## Task
First find the line with "[whatsapp] (653, 1129)" in the entries below, then set down exactly every line through the line with "Contact Us (1257, 17)", that line included.

Start of Records for this exercise

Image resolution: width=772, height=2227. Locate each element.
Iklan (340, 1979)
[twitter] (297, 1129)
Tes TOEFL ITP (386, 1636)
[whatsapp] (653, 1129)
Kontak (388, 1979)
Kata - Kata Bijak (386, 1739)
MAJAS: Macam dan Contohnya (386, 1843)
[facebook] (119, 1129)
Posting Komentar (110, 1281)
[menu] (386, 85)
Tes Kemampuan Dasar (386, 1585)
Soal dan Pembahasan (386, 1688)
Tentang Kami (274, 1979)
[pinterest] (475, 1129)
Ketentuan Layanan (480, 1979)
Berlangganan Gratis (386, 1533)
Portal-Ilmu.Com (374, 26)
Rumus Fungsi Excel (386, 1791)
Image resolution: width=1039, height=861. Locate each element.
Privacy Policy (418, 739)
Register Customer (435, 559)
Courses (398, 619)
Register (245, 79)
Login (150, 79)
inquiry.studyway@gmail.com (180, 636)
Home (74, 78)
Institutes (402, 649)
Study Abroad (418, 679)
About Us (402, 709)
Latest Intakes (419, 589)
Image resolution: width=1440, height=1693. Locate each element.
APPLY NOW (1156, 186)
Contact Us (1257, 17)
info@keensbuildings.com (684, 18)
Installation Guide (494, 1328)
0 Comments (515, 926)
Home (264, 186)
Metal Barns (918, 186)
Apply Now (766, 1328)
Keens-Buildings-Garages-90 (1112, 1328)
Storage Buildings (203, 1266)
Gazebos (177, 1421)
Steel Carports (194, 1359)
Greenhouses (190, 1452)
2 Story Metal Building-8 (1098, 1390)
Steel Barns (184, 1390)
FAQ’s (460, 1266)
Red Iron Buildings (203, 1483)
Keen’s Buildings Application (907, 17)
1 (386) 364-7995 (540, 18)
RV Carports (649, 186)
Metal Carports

End of Records for this exercise

## Final answer
[whatsapp] (653, 1129)
Kontak (388, 1979)
Kata - Kata Bijak (386, 1739)
MAJAS: Macam dan Contohnya (386, 1843)
[facebook] (119, 1129)
Posting Komentar (110, 1281)
[menu] (386, 85)
Tes Kemampuan Dasar (386, 1585)
Soal dan Pembahasan (386, 1688)
Tentang Kami (274, 1979)
[pinterest] (475, 1129)
Ketentuan Layanan (480, 1979)
Berlangganan Gratis (386, 1533)
Portal-Ilmu.Com (374, 26)
Rumus Fungsi Excel (386, 1791)
Image resolution: width=1039, height=861. Locate each element.
Privacy Policy (418, 739)
Register Customer (435, 559)
Courses (398, 619)
Register (245, 79)
Login (150, 79)
inquiry.studyway@gmail.com (180, 636)
Home (74, 78)
Institutes (402, 649)
Study Abroad (418, 679)
About Us (402, 709)
Latest Intakes (419, 589)
Image resolution: width=1440, height=1693. Locate each element.
APPLY NOW (1156, 186)
Contact Us (1257, 17)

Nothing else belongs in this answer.